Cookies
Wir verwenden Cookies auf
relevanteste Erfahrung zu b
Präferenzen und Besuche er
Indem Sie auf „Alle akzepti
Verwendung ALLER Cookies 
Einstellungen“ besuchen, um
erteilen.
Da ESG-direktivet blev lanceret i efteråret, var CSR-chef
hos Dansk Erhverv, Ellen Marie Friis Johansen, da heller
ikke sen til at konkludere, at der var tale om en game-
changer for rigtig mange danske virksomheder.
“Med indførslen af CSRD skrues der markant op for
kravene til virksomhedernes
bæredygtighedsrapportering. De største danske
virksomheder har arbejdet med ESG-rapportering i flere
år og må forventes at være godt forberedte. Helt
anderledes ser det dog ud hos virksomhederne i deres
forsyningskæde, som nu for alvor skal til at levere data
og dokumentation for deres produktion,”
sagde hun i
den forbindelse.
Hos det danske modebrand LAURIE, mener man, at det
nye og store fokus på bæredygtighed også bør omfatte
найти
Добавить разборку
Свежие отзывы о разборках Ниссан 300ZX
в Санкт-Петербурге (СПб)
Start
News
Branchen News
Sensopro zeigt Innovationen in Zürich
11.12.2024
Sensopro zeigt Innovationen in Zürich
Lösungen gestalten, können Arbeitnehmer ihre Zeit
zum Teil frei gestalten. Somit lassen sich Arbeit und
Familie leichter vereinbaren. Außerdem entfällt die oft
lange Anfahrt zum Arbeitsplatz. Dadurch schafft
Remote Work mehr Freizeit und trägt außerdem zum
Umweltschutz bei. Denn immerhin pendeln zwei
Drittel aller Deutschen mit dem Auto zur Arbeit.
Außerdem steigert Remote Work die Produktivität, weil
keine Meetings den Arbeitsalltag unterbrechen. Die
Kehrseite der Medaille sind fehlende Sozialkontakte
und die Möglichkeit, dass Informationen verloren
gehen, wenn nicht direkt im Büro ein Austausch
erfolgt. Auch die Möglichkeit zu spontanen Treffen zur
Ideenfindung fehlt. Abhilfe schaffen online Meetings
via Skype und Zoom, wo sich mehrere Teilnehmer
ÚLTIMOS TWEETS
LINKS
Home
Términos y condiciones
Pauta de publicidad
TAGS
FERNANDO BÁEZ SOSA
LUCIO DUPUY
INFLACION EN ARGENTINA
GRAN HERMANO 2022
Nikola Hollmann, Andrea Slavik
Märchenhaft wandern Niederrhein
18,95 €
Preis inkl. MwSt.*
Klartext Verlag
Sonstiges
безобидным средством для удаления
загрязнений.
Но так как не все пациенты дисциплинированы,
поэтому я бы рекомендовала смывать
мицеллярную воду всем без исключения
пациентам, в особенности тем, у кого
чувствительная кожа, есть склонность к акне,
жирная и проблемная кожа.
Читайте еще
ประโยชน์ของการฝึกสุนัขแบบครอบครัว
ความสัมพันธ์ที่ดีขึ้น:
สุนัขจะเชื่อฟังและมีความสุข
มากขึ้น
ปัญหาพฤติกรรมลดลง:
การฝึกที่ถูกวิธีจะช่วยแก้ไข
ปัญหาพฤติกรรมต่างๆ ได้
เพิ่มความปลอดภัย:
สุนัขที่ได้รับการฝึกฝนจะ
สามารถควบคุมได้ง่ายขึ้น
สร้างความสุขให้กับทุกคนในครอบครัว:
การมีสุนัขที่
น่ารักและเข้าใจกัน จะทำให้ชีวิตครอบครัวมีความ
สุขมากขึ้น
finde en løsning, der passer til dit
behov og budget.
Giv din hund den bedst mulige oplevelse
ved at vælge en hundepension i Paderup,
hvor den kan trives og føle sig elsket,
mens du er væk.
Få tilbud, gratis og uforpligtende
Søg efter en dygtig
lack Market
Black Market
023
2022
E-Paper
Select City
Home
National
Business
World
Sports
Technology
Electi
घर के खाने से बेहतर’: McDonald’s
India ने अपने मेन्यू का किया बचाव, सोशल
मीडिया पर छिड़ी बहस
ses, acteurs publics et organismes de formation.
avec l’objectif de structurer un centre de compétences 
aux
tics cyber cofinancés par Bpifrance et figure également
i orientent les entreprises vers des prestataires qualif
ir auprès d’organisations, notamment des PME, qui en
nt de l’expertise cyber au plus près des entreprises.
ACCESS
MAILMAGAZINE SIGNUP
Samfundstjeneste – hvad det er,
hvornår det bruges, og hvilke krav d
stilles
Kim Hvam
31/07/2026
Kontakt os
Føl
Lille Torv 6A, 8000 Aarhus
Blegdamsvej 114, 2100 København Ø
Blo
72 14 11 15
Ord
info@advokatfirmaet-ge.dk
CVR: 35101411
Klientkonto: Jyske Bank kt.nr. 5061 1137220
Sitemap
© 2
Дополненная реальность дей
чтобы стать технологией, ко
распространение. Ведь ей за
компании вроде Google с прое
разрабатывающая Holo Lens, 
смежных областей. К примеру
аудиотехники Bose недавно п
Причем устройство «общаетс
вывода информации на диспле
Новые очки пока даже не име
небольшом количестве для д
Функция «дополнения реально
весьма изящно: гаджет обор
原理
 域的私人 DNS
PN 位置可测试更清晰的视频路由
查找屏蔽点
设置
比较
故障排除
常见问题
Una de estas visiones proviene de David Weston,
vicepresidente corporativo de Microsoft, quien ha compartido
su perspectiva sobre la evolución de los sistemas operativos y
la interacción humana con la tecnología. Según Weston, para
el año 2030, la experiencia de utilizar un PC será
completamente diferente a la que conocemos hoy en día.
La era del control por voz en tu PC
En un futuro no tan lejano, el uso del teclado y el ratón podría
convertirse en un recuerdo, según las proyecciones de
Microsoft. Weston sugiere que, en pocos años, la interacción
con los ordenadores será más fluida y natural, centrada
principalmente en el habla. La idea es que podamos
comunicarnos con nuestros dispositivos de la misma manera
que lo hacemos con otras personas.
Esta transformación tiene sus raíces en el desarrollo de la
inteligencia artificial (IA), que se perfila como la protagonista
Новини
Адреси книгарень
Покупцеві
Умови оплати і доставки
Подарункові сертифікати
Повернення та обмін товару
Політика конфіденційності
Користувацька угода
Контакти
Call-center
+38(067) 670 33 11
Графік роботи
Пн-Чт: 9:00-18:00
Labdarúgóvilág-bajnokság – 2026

TASK BRIEF >>
Go to the line with "forsyningskæde, som nu" in the entries above and repeat every line from there through the line with "Branchen News", exactly and with no other text.

ANSWER SECTION >>
forsyningskæde, som nu for alvor skal til at levere data
og dokumentation for deres produktion,”
sagde hun i
den forbindelse.
Hos det danske modebrand LAURIE, mener man, at det
nye og store fokus på bæredygtighed også bør omfatte
найти
Добавить разборку
Свежие отзывы о разборках Ниссан 300ZX
в Санкт-Петербурге (СПб)
Start
News
Branchen News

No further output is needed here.